Accelerating LLM and VLM Inference for Automotive and Robotics with NVIDIA TensorRT Edge-LLM

Large language models (LLMs) and multimodal reasoning systems are rapidly expanding beyond the information center. Automotive and robotics developers increasingly need to run conversational AI agents, multimodal perception, and high-level planning directly on the vehicle or robot – where latency, reliability, and the flexibility to operate offline matter most.

While many existing LLM and vision language model (VLM) inference frameworks concentrate on data center needs akin to managing large volumes of concurrent user requests and maximizing throughput across them, embedded inference requires a dedicated, tailored solution.

This post introduces NVIDIA TensorRT Edge-LLM, a brand new, open source C++ framework for LLM and VLM inference, to unravel the emerging need for high-performance edge inference. Edge-LLM is purpose-built for real-time applications on the embedded automotive and robotics platforms NVIDIA DRIVE AGX Thor and NVIDIA Jetson Thor. The framework is provided as open source on GitHub for the NVIDIA JetPack 7.1 release.

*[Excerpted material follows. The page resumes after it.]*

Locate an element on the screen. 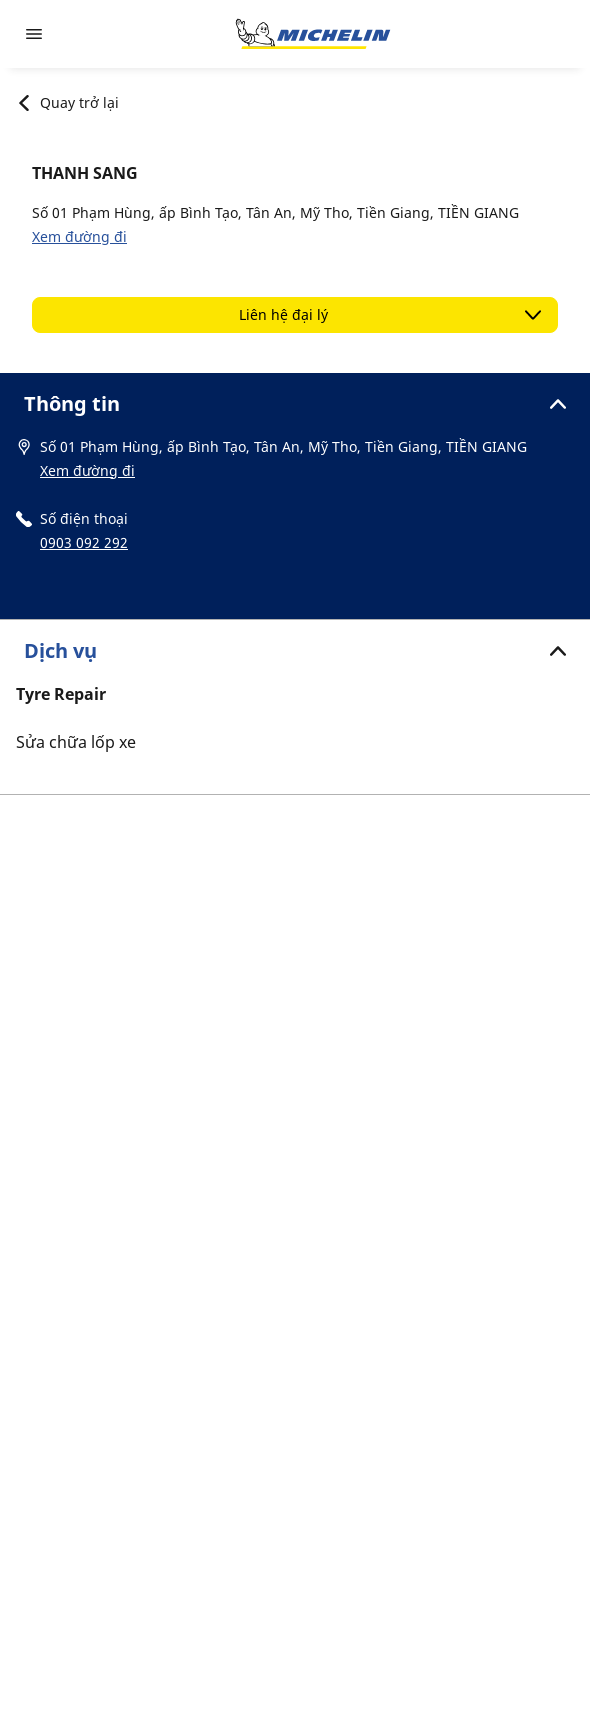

TensorRT Edge-LLM has minimal dependencies, enabling deployment for production edge applications. Its lean, lightweight design with clear concentrate on embedded-specific capabilities minimizes the framework’s resource footprint.

As well as, TensorRT Edge-LLM advanced features—akin to EAGLE-3 speculative decoding, NVFP4 quantization support, and chunked prefill—provide cutting-edge performance for demanding real-time use cases.